A Stata package for t-test graphs - Update: tables with significance levels in Stata console and LaTeX
v. 2.3 - Minor bugs fixed
This package generates a stacked coefficient plot for two-tailed t-tests. It is very useful for showcasing, through a very simple line of code, a graphical representation of covariates imbalance between groups. Several dependent variables can be tested in a single run. Results can be stored in a LaTeX table.
On 30th March 2023, dgraph was uploaded to the Statistical Software Components (SSC) archive. Details about the functionalities of this package can be accessed by typing on the Stata prompt (after the installation):
help dgraph
To install the package, copy and paste in your Stata prompt this line (install from SSC):
ssc install dgraph, replace
or this line (install from GitHub):
net install dgraph, from("https://raw.githubusercontent.com/DiegoCiccia/dgraph/main") replace
syntax varlist(min=1) [if] [in], by(string)
[
label long reverse echo suppress ci(num)
title(string) subtitle(string)
lc(string) lp(string) lw(num)
mc(string) msize(string)
sl(num) sw(num)
seplc(string) seplp(string) seplw(num)
labsize(num) labangle(num)
scheme(string) ysize(num) xsize(num)
saving(string) replace tabsaving(string)
]
- varlist: (required) outcome variables. Only numeric variables can be included in varlist.
- by(): (required) dummy variable defining two estimation groups. It can be numeric or string, but it must take only two distinct values.
- label: use variable labels in place of variable names.
- long: stack confidence intervals horizontally (starting from the left side);. By default, confidence intervals are stacked vertically (starting from the bottom).
- reverse: shown point estimates as the average y(1) - y(0). As in the Stata ttest command, by default y(0) - y(1) is shown.
- echo: print in the Stata console a table with the numeric values of the average difference between groups and upper/lower bounds for the estimate for each of the variables in varlist.
- suppress: (often used in combination with echo and tabsaving) the graph is not produced, while values can be still displayed in console or printed in file.

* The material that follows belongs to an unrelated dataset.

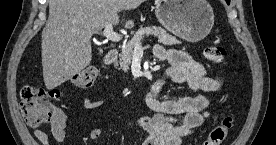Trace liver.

- ci(): level of confidence. By default, ci(95) is specified.
- title(), subtitle(): specify title and subtitle of the graph. By default, no title nor subtitle.
- lc(), lw(), lp(): change the color, width and patters of the lines in confidence intervals.
- mc(), ms(): change color and size of scatter points for point estimates and upper/lower bounds.
- sl(), sw(): change length and width of segments at the edges of confidence intervals.
- seplc(), seplp(), seplw(): change the color, width and pattern of the separation line, by default at 0.
- labsize(), labangle(): change size and angle orientation of variable labels on the graph.
- scheme(): change the graph scheme.
- ysize(), xsize(): change the axes sizes.
- saving(): save the graph as a .gph file.
- replace: replaces previous savings.
- tabsaving(): saves the echo output as a TeX tabular (automatic replace).
clear
set seed 0
set obs 20000
forv i = 1/30 {
gen var_`i' = rnormal()
label var var_`i' "Dep Var `i'"
}
gen D = runiform() > 0.5
tostring D, replace
The previous block of code generates a dataset of 20,000 observations with 30 random variables (from a normal distribution). The group variable (D) is drawn from a random uniform distribution and indicates values above 0.5. To showcase that the command works for any by() variable as long as only two values are in its support, the variable D is reformatted as a string.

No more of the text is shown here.